The output of running an evaluation is a
tfma.EvalResult
which can be visualized in a Jupyter notebook by calling
tfma.view.render_slicing_metrics
(or
tfma.view.render_plot
for plots).
Metrics View
To view metrics, use the
tfma.view.render_slicing_metrics
API passing the tfma.EvalResult
that was output from the evaluation run. The
metrics view is composed of three parts:
Metrics Selector
By default, all computed metrics are displayed and the columns are sorted alphabetically. Metrics selector allows the user to add / remove / reorder metrics. Simply check / uncheck metrics from the dropdown (hold Ctrl for multi-select) or type / re-arrange them directly in the input box.
Metric Visualization
Metric visualization aims to provide intuition about slices in the feature chosen. A quick filtering is available to filter out slices with small weighted sample count.
Two type of visualizations are supported:
Slice overview
In this view, value for the chosen metric is rendered for each slice and the slices can be sorted by the slice name or the value of another metric.
When the number of slices are small, this is the default view.
Metrics Histogram
In this view, slices are broken down into buckets based on their metric values.
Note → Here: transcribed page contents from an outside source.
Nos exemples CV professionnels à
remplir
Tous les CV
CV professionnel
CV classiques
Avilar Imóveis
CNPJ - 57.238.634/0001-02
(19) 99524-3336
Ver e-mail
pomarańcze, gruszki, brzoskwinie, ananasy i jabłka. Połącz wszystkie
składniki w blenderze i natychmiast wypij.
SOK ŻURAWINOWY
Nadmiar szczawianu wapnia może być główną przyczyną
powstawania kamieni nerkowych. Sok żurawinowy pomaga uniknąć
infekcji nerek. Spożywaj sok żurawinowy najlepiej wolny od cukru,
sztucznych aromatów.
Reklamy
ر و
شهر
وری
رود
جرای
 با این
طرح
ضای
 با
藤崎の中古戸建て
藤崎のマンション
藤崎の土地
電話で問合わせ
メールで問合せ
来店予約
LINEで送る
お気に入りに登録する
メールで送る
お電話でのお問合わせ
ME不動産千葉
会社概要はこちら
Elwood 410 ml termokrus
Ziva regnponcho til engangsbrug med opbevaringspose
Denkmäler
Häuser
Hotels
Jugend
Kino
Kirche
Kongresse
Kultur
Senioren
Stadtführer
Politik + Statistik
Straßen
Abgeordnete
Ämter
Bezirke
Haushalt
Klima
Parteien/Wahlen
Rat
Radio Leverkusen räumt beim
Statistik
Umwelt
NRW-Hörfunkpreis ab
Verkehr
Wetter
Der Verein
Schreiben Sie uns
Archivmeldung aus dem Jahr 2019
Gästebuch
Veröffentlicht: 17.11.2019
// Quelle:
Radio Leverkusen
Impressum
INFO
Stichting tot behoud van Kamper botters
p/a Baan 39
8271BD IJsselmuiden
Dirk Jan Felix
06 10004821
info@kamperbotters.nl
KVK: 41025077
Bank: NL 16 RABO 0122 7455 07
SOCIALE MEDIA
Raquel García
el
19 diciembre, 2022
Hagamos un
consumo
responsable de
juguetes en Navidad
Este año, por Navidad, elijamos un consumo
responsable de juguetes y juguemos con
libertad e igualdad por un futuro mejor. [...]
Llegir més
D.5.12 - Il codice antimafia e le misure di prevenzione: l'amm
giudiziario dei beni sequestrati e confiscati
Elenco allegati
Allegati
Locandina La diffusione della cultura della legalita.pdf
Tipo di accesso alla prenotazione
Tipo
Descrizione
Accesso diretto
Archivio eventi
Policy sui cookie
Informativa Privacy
The value(s) displayed in each bucket can be the number of slices in the bucket or the total weighted sample count for all slices in the bucket or both.
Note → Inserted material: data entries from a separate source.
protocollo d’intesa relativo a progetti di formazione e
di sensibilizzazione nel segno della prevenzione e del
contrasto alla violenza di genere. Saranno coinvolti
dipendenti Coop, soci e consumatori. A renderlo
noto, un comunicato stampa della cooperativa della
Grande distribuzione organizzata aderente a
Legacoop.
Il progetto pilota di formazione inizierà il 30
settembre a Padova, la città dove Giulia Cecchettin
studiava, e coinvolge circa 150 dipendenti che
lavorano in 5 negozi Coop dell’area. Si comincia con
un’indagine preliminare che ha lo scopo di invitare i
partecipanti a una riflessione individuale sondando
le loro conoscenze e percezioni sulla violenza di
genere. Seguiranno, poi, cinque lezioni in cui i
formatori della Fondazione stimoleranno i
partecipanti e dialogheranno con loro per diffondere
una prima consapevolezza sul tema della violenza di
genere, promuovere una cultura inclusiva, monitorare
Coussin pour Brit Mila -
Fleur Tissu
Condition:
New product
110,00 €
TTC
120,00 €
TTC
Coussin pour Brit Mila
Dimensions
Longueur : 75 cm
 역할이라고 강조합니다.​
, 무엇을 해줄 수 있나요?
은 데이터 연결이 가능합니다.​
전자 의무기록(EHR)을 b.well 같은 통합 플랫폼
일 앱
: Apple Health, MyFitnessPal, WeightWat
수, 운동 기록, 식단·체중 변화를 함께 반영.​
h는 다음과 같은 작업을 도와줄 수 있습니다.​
The number of buckets can be changed and logarithmic scale can be applied in the settings menu by clicking on the gear icon.
It is also possible to filter out outliers in the histogram view. Simply drag the desired range in the histogram as shown in the screenshot below.
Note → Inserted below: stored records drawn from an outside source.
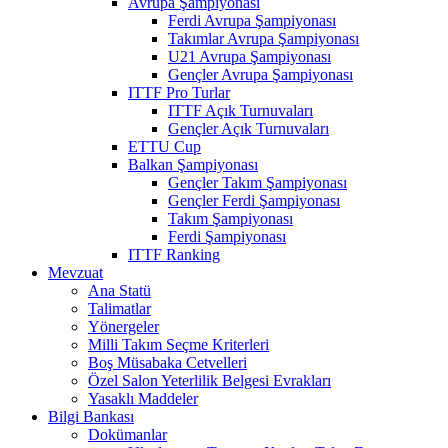
Avrupa Şampiyonası
Ferdi Avrupa Şampiyonası
Takımlar Avrupa Şampiyonası
U21 Avrupa Şampiyonası
Gençler Avrupa Şampiyonası
ITTF Pro Turlar
ITTF Açık Turnuvaları
Gençler Açık Turnuvaları
ETTU Cup
Balkan Şampiyonası
Gençler Takım Şampiyonası
Gençler Ferdi Şampiyonası
Takım Şampiyonası
Ferdi Şampiyonası
ITTF Ranking
Mevzuat
Ana Statü
Talimatlar
Yönergeler
Milli Takım Seçme Kriterleri
Boş Müsabaka Cetvelleri
Özel Salon Yeterlilik Belgesi Evrakları
Yasaklı Maddeler
Bilgi Bankası
Dokümanlar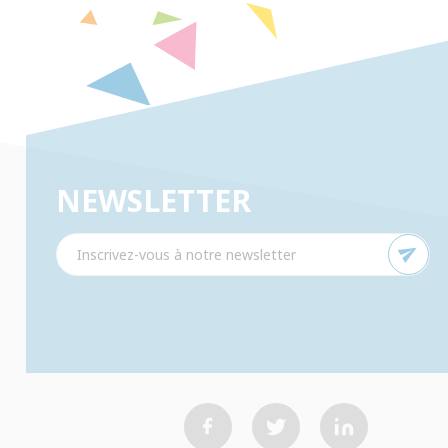
NEWSLETTER
send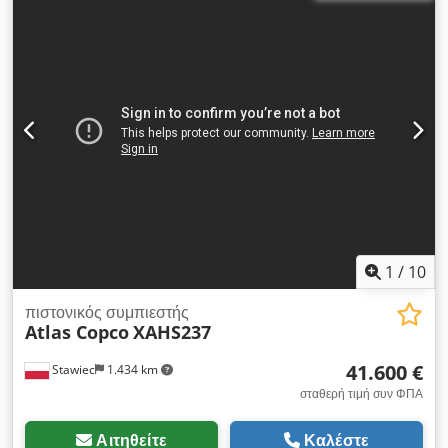
εργασιακή πίεση 12 Bar; έτος κατασκευής 2012; κινητήρας
DEUTZ ώρες λειτουργίας: 2048h Crsdowwigbjpfx Af Dof ο
συμπιεστής είναι πλήρως λειτουργικός, έτοιμος για εργασία, με
εγγύηση το μηχάνημα εισάχθηκε σε άριστη κατάσταση!!!
1
/
10
πιστονικός συμπιεστής
Atlas Copco
XAHS237
41.600 €
Stawiec
1.434 km
σταθερή τιμή συν ΦΠΑ
Αιτηθείτε
Καλέστε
When the number of slices are large, this is the default view.
Metrics Table
The metric table summarizes results for all metrics chosen in metrics selector. It can be sorted by clicking on the metric name. Only slices not filtered out will be rendered.
Plot Views
Each plot has it own visualization that is unique to the plot. For more
information, see the relevant API documentation for the plot class. Note that
in TFMA, plots and metrics are both defined under tfma.metrics.*
By convention the classes related to plots end in Plot
. To view plots, use the
tfma.view.render_plot
API passing the tfma.EvalResult
that was output from the evaluation run.
Time Series Graphs
Time series graphs make it easy to spot trends of a specific metric over data
spans or model runs. To create a time series graph, perform multiple evaluations
(saving the output to different directories), and then load them into a
tfma.EvalResults
object by calling
tfma.load_eval_results
.
The results can then be displayed using
tfma.view.render_time_series
To display the graph for a specific metric, simply click on it from the dropdown list. To dismiss a graph, click on the X on the upper right corner.
Hover over any data point in the graph shows a tooltip indicating model run, data span, and metric value.